Yvon se cache des occupants allemands, dans la Belgique occupée de 1940. Plusieurs années de vie dans les bois, tandis que son père fait l’autruche dans sa petite maison. Le début d’une rancœur tenace s’installe et quand, enfin, les Alliés libèrent le pays, Yvon ne résiste pas à l’appel du rêve. Le Congo offre des opportunités, et il va y faire fortune, gérant des dizaines d’ouvriers noirs. Son statut devenant enviable, il n’a aucun mal à trouver femme à marier dans son village d’origine et fonde une famille de retour au Congo. Mais la révolte gronde, et Yvon ressent un malaise persistant. Des visions cauchemardesques ou des scènes de chasse le transforment systématiquement en proie, face à des animaux mutants...

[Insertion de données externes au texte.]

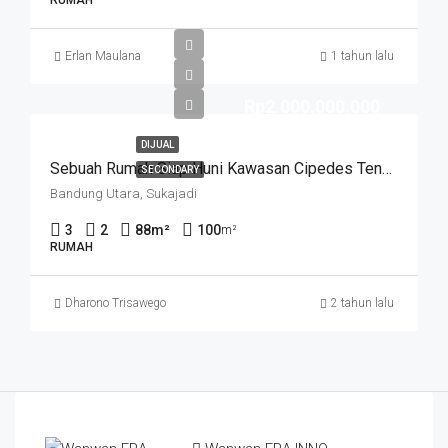
RUMAH
Erlan Maulana
1 tahun lalu
Rp2.000.000.000
DIJUAL
Sebuah Rumah Siap Huni Kawasan Cipedes Tengah Dijual Dengan Harga Bagus.
SECONDARY
Bandung Utara, Sukajadi
3
2
88
m²
100
m²
RUMAH
Dharono Trisawego
2 tahun lalu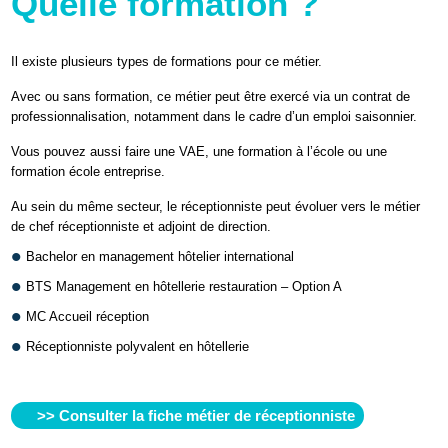
Quelle formation ?
Il existe plusieurs types de formations pour ce métier.
Avec ou sans formation, ce métier peut être exercé via un contrat de
professionnalisation, notamment dans le cadre d’un emploi saisonnier.
Vous pouvez aussi faire une VAE, une formation à l’école ou une
formation école entreprise.
Au sein du même secteur, le réceptionniste peut évoluer vers le métier
de chef réceptionniste et adjoint de direction.
Bachelor en management hôtelier international
BTS Management en hôtellerie restauration – Option A
MC Accueil réception
Réceptionniste polyvalent en hôtellerie
>> Consulter la fiche métier de réceptionniste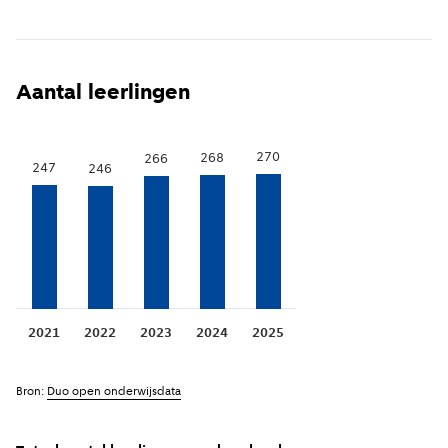
hoofdvestiging van de school een inspectieoordeel.
Lees
hier
meer over de werkwijze van de inspectie.
Toon voorgaande jaren
(
Meer informatie
)
i
Aantal leerlingen
270
268
266
247
246
2021
2022
2023
2024
2025
Bron:
Duo open onderwijsdata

Ce périple mêlant survie, espoir, réussite, déchéance et rédemption, Nicolas Pitz le connaît. Son grand-père l’a vécu (le Yvon de notre histoire). Les Jardins du Congo rend hommage à ses ascendants tout en dévoilant la somme des cruautés guettant son destin : la guerre, l’occupation, la colonisation, le racisme institutionnalisé, sans oublier l’absence d’amour filial, entre Yvon et son père. Dès le début de l’album, le chevauchement d’épisodes de différentes périodes (avant/pendant/après la guerre) illustre les questionnements incessants du personnage principal.

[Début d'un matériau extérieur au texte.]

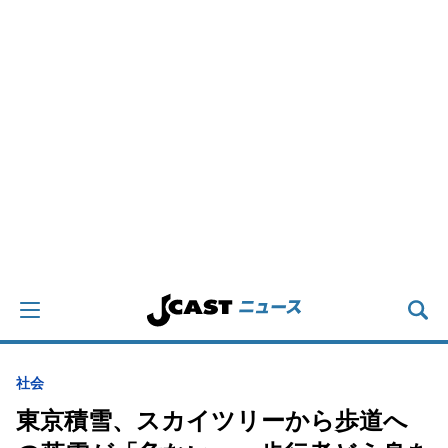
社会
東京積雪、スカイツリーから歩道へ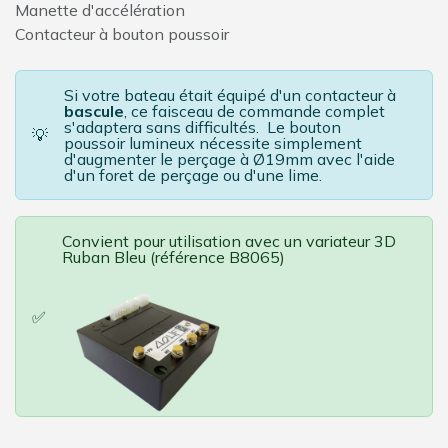
Manette d'accélération
Contacteur à bouton poussoir
Si votre bateau était équipé d'un contacteur à
bascule
, ce faisceau de commande complet
s'adaptera sans difficultés. Le bouton
💡
poussoir lumineux nécessite simplement
d'augmenter le perçage à Ø19mm avec l'aide
d'un foret de perçage ou d'une lime.
Convient pour utilisation avec un variateur 3D
Ruban Bleu (référence B8065)
✅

Toutes ces émotions doivent se contenter d’un dessin relativement limité en expressivité. Et la variété des paysages, des décors, n’a peut-être pas non plus tout l’éclat voulu. Cet album développe cependant avec panache une saga des plus romanesques, et son final poignant le ponctue avec une grande sensibilité.
Comme apaisement doux-amer, en appendice, quelques pages de photos d’époque, celle d’un bonheur trompeur, reposant essentiellement sur le rapport de force entre blancs et noirs.